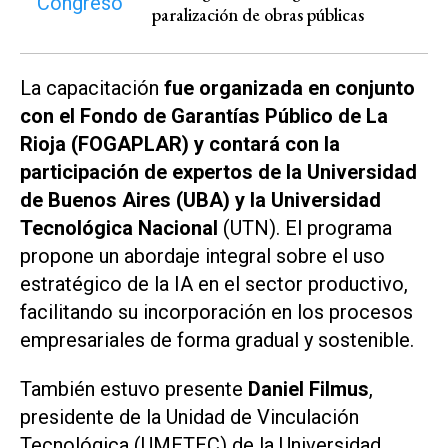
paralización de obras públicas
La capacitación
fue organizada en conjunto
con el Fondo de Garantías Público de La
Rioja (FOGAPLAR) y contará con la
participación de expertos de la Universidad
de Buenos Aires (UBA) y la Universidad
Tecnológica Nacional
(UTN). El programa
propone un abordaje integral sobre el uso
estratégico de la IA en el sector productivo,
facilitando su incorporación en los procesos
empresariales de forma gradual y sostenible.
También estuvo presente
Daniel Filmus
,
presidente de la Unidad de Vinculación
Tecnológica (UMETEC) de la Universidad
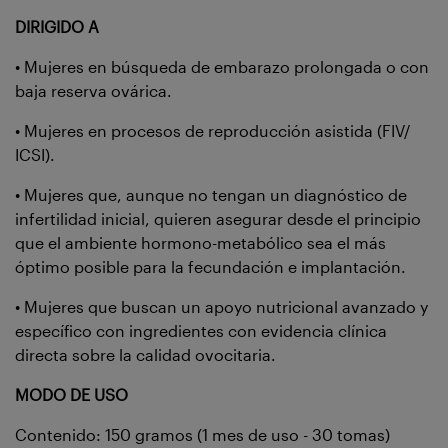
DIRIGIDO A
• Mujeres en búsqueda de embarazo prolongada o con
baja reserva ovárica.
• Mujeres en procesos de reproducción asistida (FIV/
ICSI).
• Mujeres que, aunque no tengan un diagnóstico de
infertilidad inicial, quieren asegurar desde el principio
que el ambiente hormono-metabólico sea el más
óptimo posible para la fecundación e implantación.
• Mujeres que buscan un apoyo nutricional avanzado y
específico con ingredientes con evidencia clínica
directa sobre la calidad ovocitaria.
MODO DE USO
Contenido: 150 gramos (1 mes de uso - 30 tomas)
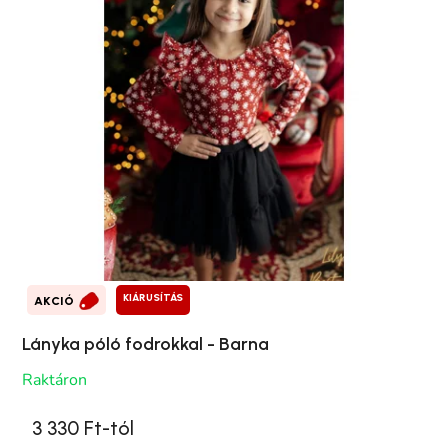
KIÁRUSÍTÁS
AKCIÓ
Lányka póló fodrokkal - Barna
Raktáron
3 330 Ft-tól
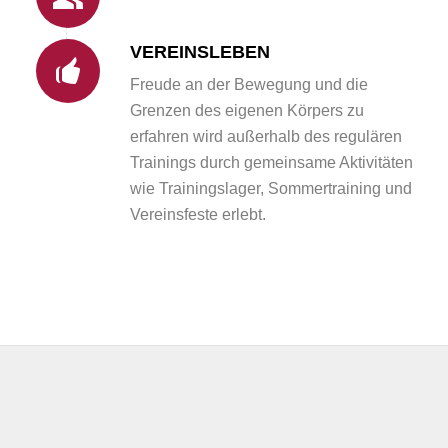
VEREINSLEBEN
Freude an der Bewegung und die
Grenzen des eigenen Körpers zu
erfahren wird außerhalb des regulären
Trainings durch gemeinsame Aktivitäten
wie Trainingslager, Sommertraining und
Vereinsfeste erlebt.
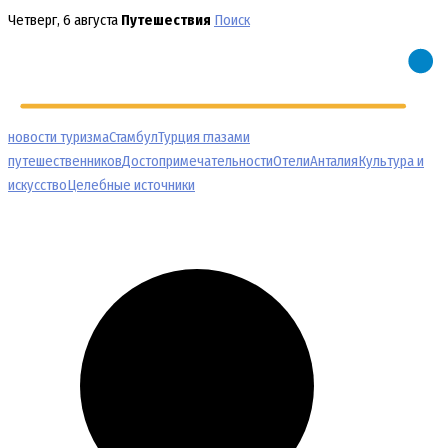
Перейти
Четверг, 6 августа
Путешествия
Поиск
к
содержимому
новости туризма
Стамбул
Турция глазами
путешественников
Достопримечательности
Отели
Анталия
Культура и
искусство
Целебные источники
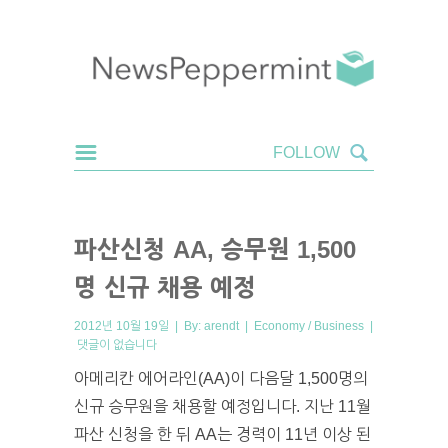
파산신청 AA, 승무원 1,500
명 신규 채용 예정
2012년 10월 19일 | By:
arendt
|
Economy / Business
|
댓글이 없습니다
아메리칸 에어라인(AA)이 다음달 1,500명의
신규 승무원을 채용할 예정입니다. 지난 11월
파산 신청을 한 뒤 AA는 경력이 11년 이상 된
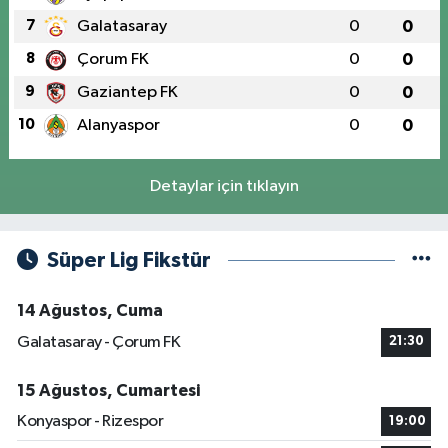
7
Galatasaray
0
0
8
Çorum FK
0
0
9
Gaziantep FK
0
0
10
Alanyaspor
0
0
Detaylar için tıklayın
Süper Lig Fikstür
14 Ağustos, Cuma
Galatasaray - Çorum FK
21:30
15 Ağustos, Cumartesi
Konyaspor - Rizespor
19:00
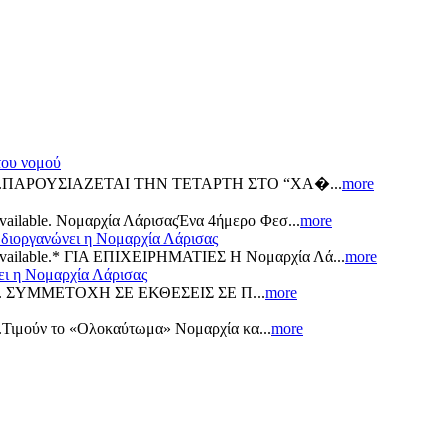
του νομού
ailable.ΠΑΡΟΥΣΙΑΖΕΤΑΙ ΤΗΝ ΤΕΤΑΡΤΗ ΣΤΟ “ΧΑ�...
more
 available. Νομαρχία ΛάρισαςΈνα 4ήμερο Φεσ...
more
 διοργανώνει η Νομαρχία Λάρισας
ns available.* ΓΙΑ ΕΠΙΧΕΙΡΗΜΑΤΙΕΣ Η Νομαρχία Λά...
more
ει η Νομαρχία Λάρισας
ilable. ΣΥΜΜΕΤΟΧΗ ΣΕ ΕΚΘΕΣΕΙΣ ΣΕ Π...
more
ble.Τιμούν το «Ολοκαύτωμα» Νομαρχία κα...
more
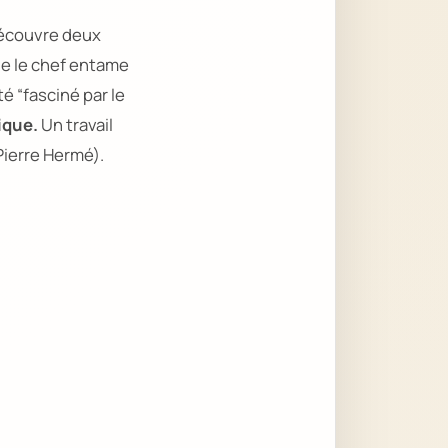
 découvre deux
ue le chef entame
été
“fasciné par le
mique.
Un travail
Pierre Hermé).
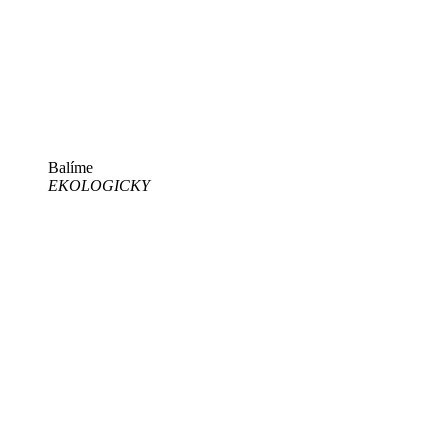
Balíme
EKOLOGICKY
---------------
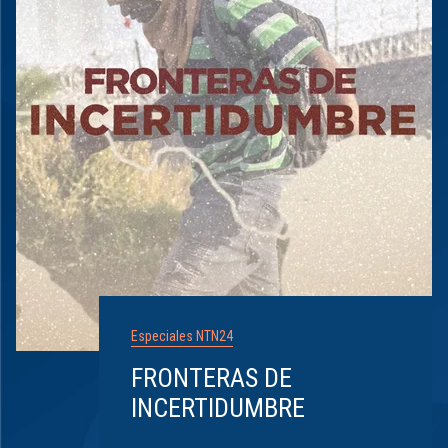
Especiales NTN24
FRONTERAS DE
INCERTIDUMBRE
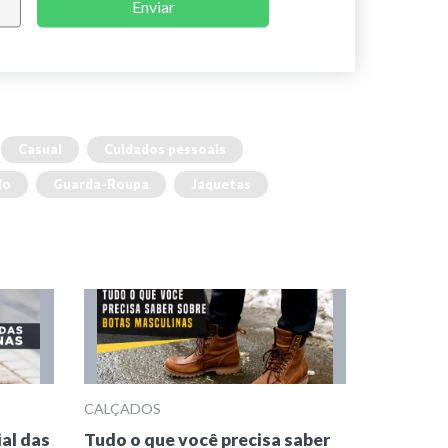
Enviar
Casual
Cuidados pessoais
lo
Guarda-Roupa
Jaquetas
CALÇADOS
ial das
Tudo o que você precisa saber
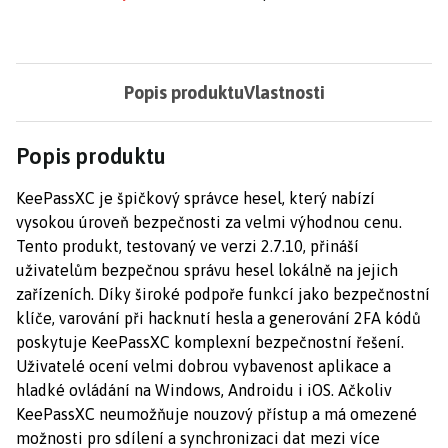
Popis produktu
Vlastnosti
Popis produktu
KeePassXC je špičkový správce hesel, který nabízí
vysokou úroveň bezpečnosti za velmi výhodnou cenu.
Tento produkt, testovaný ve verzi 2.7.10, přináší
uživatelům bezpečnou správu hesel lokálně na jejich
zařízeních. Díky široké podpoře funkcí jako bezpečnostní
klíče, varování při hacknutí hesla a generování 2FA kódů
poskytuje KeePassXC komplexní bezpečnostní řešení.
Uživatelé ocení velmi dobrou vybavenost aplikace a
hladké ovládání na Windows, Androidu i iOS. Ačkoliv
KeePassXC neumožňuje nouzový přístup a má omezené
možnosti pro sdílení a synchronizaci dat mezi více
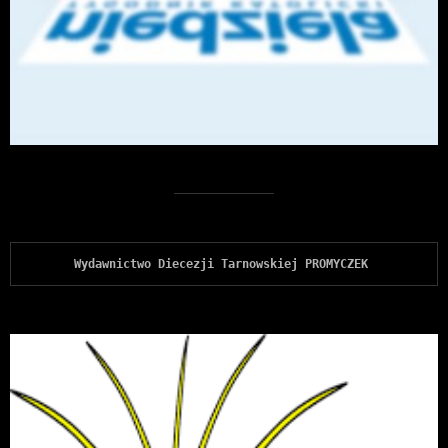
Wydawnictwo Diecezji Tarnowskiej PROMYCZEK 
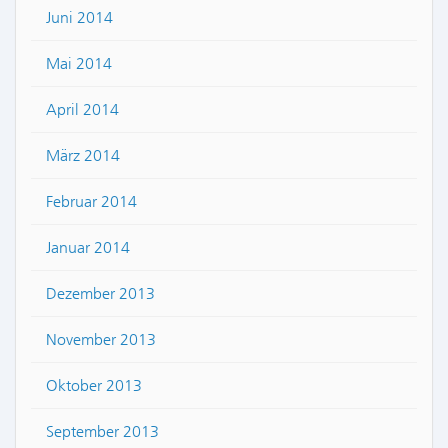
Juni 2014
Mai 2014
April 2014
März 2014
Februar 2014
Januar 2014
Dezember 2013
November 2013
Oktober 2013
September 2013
---------------
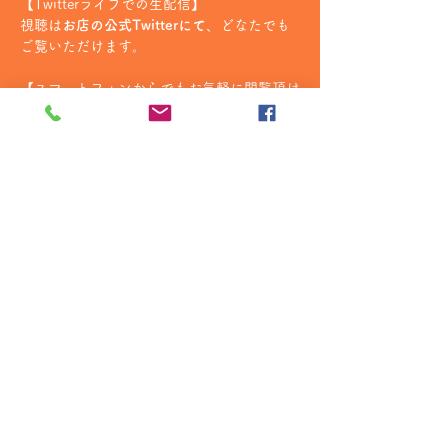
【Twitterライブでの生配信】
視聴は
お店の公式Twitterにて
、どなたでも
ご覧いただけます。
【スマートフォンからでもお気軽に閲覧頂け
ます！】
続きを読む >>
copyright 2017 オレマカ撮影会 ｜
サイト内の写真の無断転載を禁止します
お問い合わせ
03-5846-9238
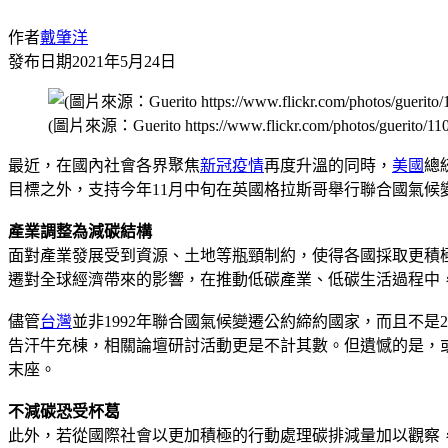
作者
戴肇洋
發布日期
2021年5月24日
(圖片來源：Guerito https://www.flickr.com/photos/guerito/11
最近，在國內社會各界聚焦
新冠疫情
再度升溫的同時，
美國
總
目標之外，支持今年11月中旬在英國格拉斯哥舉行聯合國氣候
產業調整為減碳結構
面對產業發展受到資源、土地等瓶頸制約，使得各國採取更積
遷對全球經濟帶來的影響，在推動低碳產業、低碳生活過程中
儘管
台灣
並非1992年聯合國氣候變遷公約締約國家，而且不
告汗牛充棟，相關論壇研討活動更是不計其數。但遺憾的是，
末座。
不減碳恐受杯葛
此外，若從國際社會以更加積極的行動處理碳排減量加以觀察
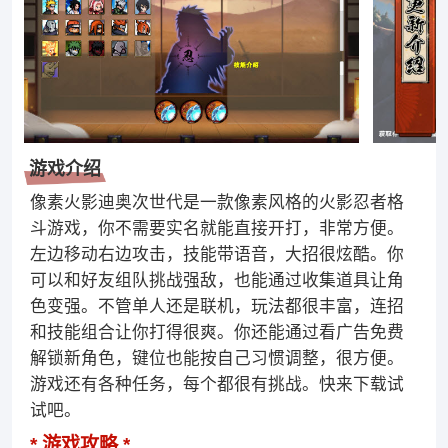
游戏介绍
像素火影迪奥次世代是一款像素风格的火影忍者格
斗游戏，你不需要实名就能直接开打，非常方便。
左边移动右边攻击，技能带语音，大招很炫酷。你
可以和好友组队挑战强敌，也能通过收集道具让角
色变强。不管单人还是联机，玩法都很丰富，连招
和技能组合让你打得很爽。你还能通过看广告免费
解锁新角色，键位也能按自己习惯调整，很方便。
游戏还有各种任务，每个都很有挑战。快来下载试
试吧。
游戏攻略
---------------
§ **Aim of the task**
Return all lines of the data in which the string "Νομαρχία" appears.

§ **Reply to the task**
 available. Νομαρχία ΛάρισαςΈνα 4ήμερο Φεσ...
 διοργανώνει η Νομαρχία Λάρισας
ns available.* ΓΙΑ ΕΠΙΧΕΙΡΗΜΑΤΙΕΣ Η Νομαρχία Λά...
ει η Νομαρχία Λάρισας
ble.Τιμούν το «Ολοκαύτωμα» Νομαρχία κα...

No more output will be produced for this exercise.